Voice of America - January 9, 2003
James Donahower
New York
Click to download/open (Real Audio)
In an exceptionally strong statement, the United Nation's special envoy on AIDS in Africa called Wednesday for greater international commitment to combat the disease.
Special Envoy Stephen Lewis says the international community is committing "mass murder by complacency" because of its failure to dedicate the resources needed to battle AIDS in Africa.
To illustrate the brutality of the disease, Mr. Lewis described a recent visit he paid to a hospital pediatric ward in Lusaka, Zambia, where he encountered children dying of AIDS.
"They really had no chance.

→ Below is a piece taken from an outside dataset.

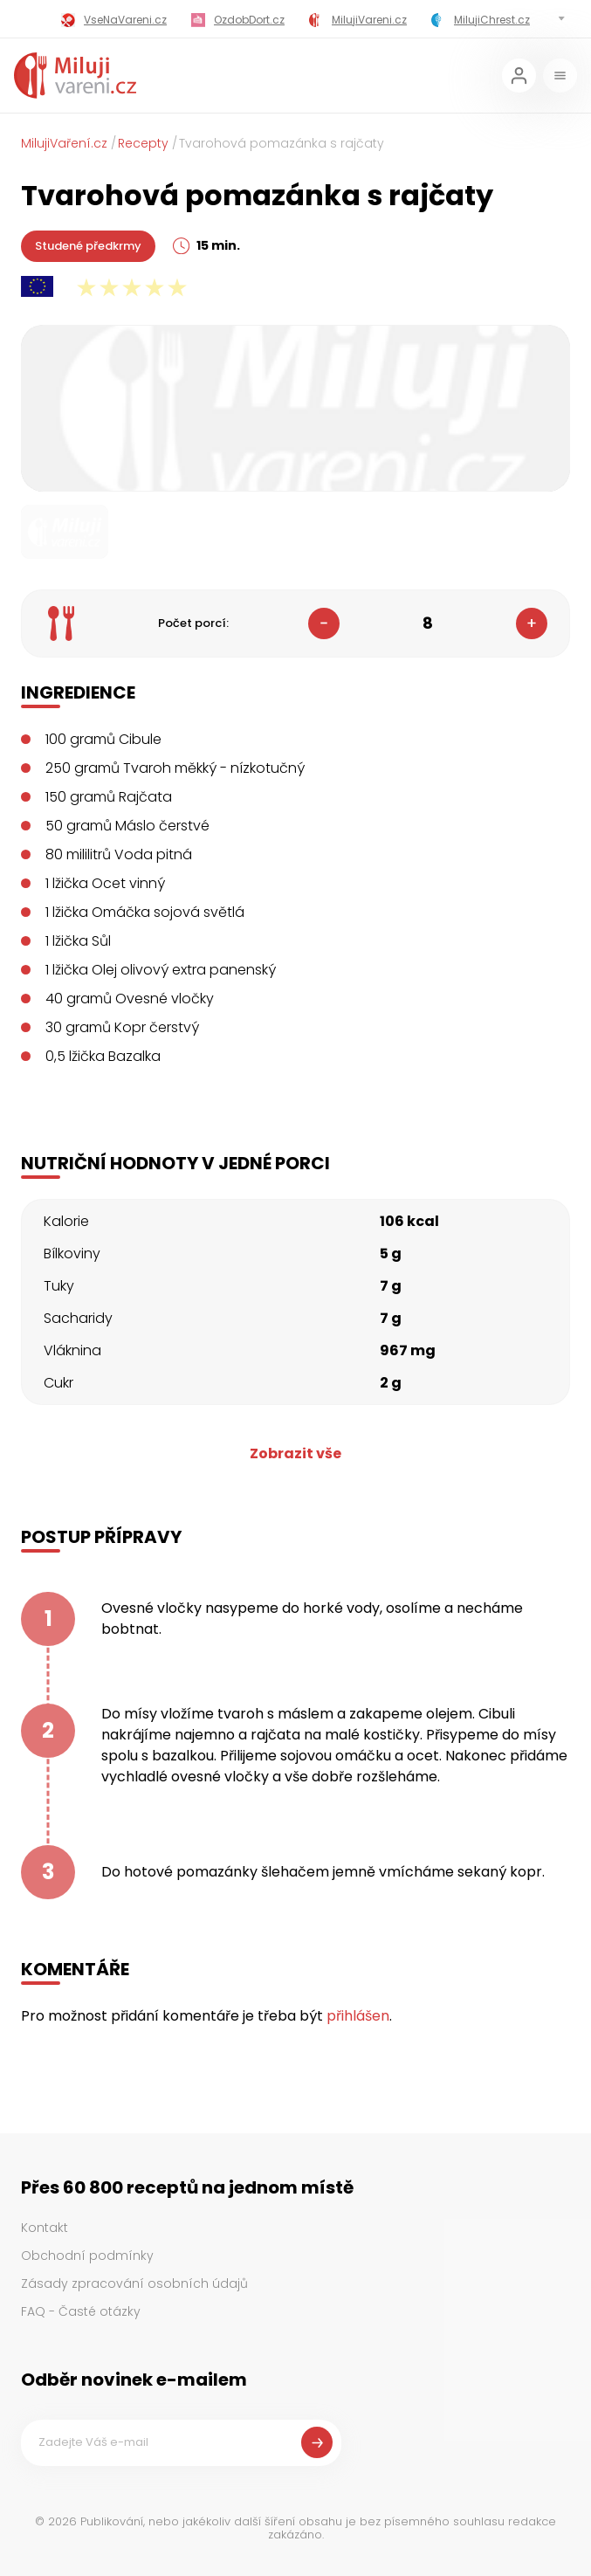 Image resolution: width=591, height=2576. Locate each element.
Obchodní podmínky (87, 2255)
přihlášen (357, 2016)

We were there for 45 minutes," he said. "Every 15 minutes, another child died. Awkwardly covered with a sheet, removed by a nurse, while the ward was filled with the anxious weeping of another mother. It was a scene from hell."
But, Mr. Lewis says, with sufficient outside help, it does not have to be that way. In the last two years, he notes, there has been a turnaround in Africa, as governments and non-governmental groups show an increasing will to work to end the pandemic.
"No matter how terrible the scourge of AIDS, no matter how limiting the capacity to respond, no matter how devastating the human toll," said Mr. Lewis, "it's absolutely certain that the pandemic can be turned around with a joint and Herculean effort between the African nations themselves and the international community."
What is missing, Mr. Lewis says, is money to pay for expensive but available anti-viral medication and to further educate the population about the disease and its transmission. He called on industrialized nations to increase their contributions to the eradication of AIDS in Africa in the "immediate future."